I suppose the simplest way to test this would be to take two "good" batteries, put them on a very smart charger to make sure they are properly charged, and then record their discharge rates over the next month. Then repeat the process, alternating between batteries that were in series and in parallel. Perhaps using two sets to get better data. (What, a month if too long? OK, two weeks? One week? How about run the month, and let's see where the data cross?)
I'd volunteer to do that, but don't have the resources to do it.
"However, any charge taken from the “good” battery will be stored in the “bad” battery minus resistive loss again.
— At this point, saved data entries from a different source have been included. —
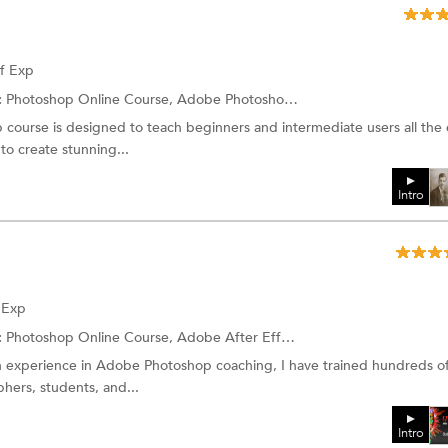
of Exp
:
Photoshop Online Course, Adobe Photoshop Training and more.
urse is designed to teach beginners and intermediate users all the e
to create stunning...
Intro
f Exp
:
Photoshop Online Course, Adobe After Effects and more.
n experience in Adobe Photoshop coaching, I have trained hundreds o
hers, students, and...
Intro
Again the battery system capacity should remain constant." So you're familiar with the endless looping...but isn't that the catch? Just resistive loss? Can we put a number, a percent, on that? Again, measured, and with varying installations?
"Does this mean that you should not replace all of your batteries if you find one bad? Maybe, or maybe not." I'll agree with that!
But given all the variables, I still think that paralleling batteries gives the system opportunies for failure that simply do not exist when using batteries in series, or separate banks. Given optimization of the charging system (capacities and rates matched, etc.) I don't see anything to be GAINED by paralleling, except the chance to buy cheap 6V or 12V batteries from convenient sources.
Maybe we can get Practical Sailor to give us a stipend to do the lab testing, because without that...all we can say is "if, maybe, it depends, it might". Personally, I'd rather use a system that doesn't rely on those terms.
Last edited by hellosailor; 09-05-2006 at 03:00 PM.